The message also creates negative knowledge: the assistant implicitly rules out the flashinfer_trtllm path (already failed), the Triton tuning path (incompatible quantization), and the generic flashinfer_cutlass defaults (suboptimal performance). The search space is now focused on FlashInfer's SM120 autotuning infrastructure.
Significance in the Larger Narrative
This message is the pivot point in the optimization arc. Before it, the assistant was trying pre-built backends and finding them inadequate. After it, the assistant will attempt to generate custom kernel configurations tuned for the specific GPU architecture and model dimensions. The discovery of gen_cutlass_fused_moe_sm120_module and the autotuner opens a new line of attack: instead of choosing among fixed backends, the assistant can now attempt to compile optimized kernels at runtime.

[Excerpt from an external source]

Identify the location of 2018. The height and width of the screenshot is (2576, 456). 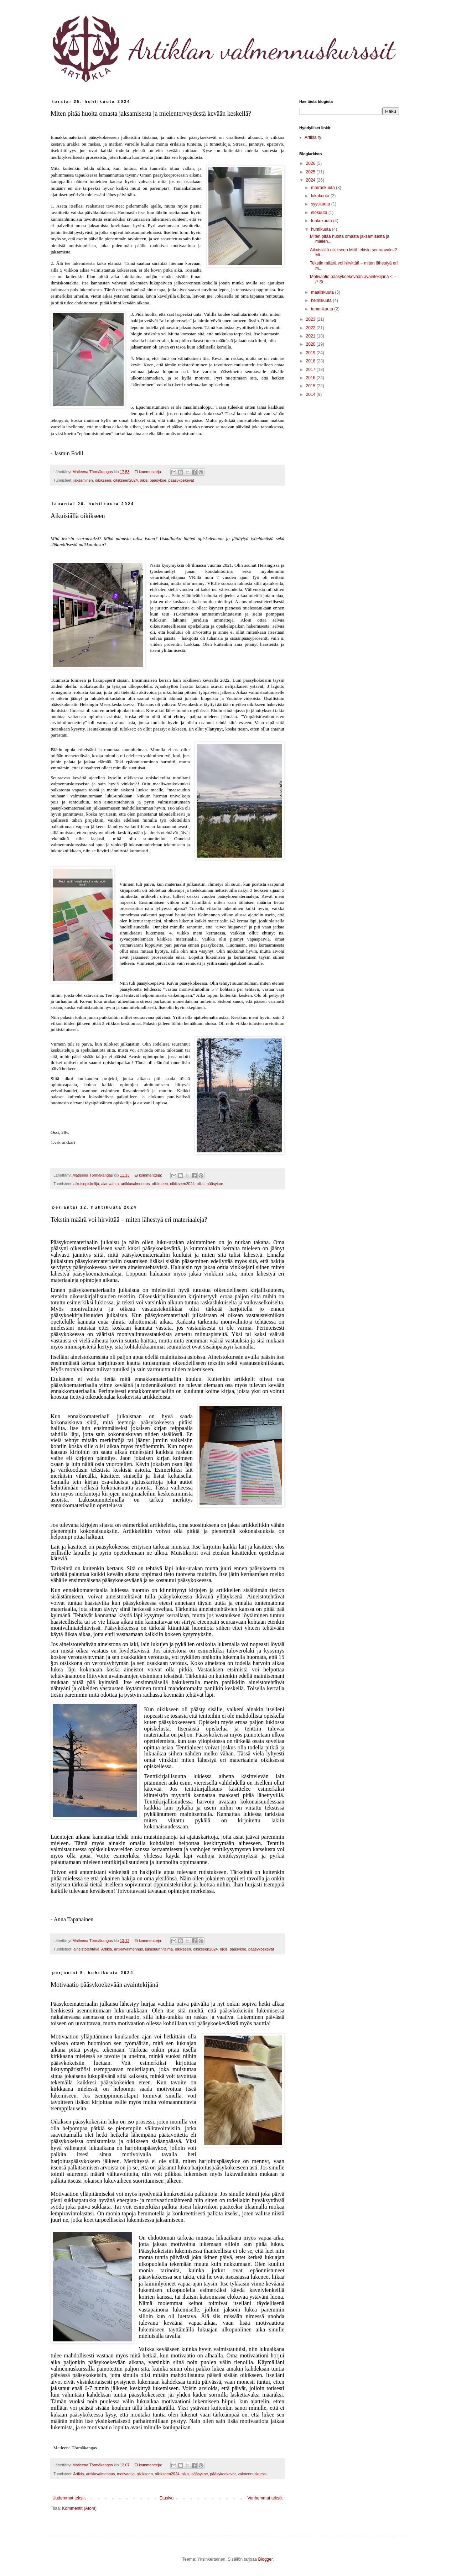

The message also demonstrates a key pattern in ML infrastructure debugging: when generic solutions fail, the path forward often involves exploiting architecture-specific code paths. The assistant's systematic search through FlashInfer's module hierarchy — from fused_moe to core to jit — mirrors the narrowing process of a debugger tracing through a call stack. Each failure eliminates a branch, until the remaining path is the architecture-specific one.
Conclusion
Message [msg 283] is a discovery message in the purest sense. No configuration is changed, no benchmark is run, no decision is finalized. But the knowledge it produces — that FlashInfer has SM120-specific CUTLASS MoE kernels with an autotuner — fundamentally reshapes the optimization strategy. The assistant moves from "which backend should I use?" to "how do I generate the optimal kernel configuration for this specific GPU and model?" This shift from selection to generation is the hallmark of deep performance optimization, and this message captures the moment that shift occurs.